WORK INSTRUCTIONS:
Copy the data that follows, character for character, minus the pictures.

DATA FOR THIS TASK below:

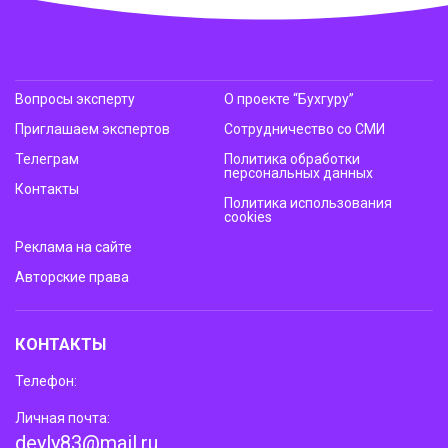
Вопросы эксперту
О проекте “Бухгуру”
Приглашаем экспертов
Сотрудничество со СМИ
Телеграм
Политика обработки
персональных данных
Контакты
Политика использования
cookies
Реклама на сайте
Авторские права
КОНТАКТЫ
Телефон:
Личная почта:
deyly83@mail.ru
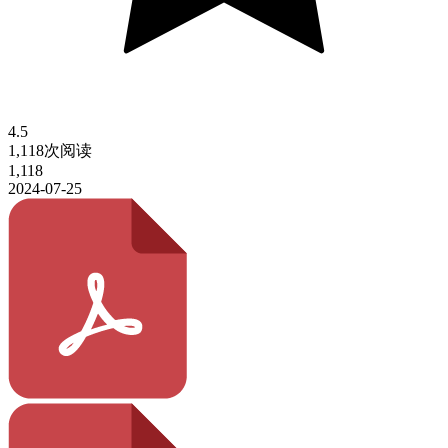
4.5
1,118次阅读
1,118
2024-07-25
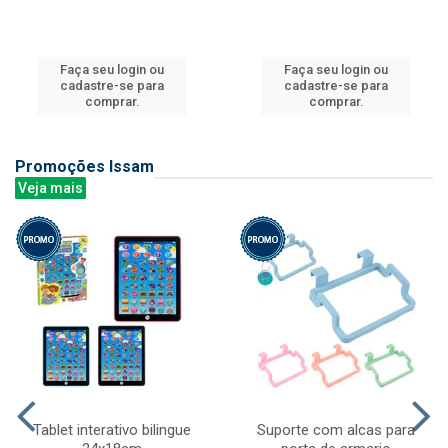
Faça seu login ou
Faça seu login ou
cadastre-se para
cadastre-se para
comprar.
comprar.
Promoções Issam
Veja mais
Tablet interativo bilingue
Suporte com alcas para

End of DATA FOR THIS TASK.

SOLUTION:
Вопросы эксперту
О проекте “Бухгуру”
Приглашаем экспертов
Сотрудничество со СМИ
Телеграм
Политика обработки
персональных данных
Контакты
Политика использования
cookies
Реклама на сайте
Авторские права
КОНТАКТЫ
Телефон:
Личная почта:
deyly83@mail.ru
4.5
1,118次阅读
1,118
2024-07-25
Faça seu login ou
Faça seu login ou
cadastre-se para
cadastre-se para
comprar.
comprar.
Promoções Issam
Veja mais
Tablet interativo bilingue
Suporte com alcas para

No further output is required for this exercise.